The most irksome issue with Borgman is the number of unanswered questions left for moviegoers to try and figure out on their own. While the film builds and builds gut-wrenching suspense, the movie never gets around to explaining the insurmountable amount of fill-in-the-blanks left for deciphering.

Why were Borgman and his cronies literally living in the ground? Who were Borgman’s accomplices? What was their relationship? What did they have to gain by targeting Richard and Marina? Why did Marina begin lusting after a complete stranger who was haggard at best? Why did Richard and Marina’s seemingly innocent daughter bash a complete stranger’s head in with a concrete slab when all he did was ask for help?

The questions continue right up until the end of the film when the survivors actually go off with Borgman and his gang after witnessing the most heinous of murders. It makes no sense! Unfortunately, without the suspension of disbelief, the suspect narrative of Borgman dooms the film to a less-than-average rating.

Borgman is an acquired taste at best. Undoubtedly, film aficionados will argue the unresolved queries are somehow charming and an artistic preference by the filmmakers. Leaving your audience hanging and wanting more is one thing, but refusing to engage them with any inkling of a cohesive conclusion, riddled with laziness, is quite another.

Fritz Lang chose not to reveal, on screen, the aberrant acts that Hans Beckert (Peter Lorre) committed against children in M (1931). John Carpenter chose not to reveal too much about Michael Myers’ background in the original Halloween (1978), and Wes Craven decided not to shove the issue of child molestation down audience’s throats in A Nightmare on Elm Street (1984).

These are artistic choices which do not hinder the overall narrative. That is why the aforementioned films are good cinema, and Borgman is slothful with its only compelling features coming from the movie’s technical aspects.

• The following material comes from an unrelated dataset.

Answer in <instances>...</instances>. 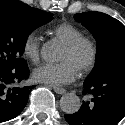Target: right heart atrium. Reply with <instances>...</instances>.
<instances>
[{"mask_svg":"<svg viewBox=\"0 0 125 125\" xmlns=\"http://www.w3.org/2000/svg\"><path fill=\"white\" fill-rule=\"evenodd\" d=\"M41 37L32 32L26 36L23 42V55L31 62L36 63L40 56Z\"/></svg>","mask_w":125,"mask_h":125,"instance_id":"right-heart-atrium-1","label":"right heart atrium"}]
</instances>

Borgman is well-crafted from a production standpoint, and there is isn't any fault with the acting even with the young children. But the screenplay is a hodgepodge of sequences and scenes which leave the audience with too many questions. Borgman is maddening not mysterious. This is a true case of a filmmaker’s desire to leave the audience wanting more, but all they’re going to want is their money back.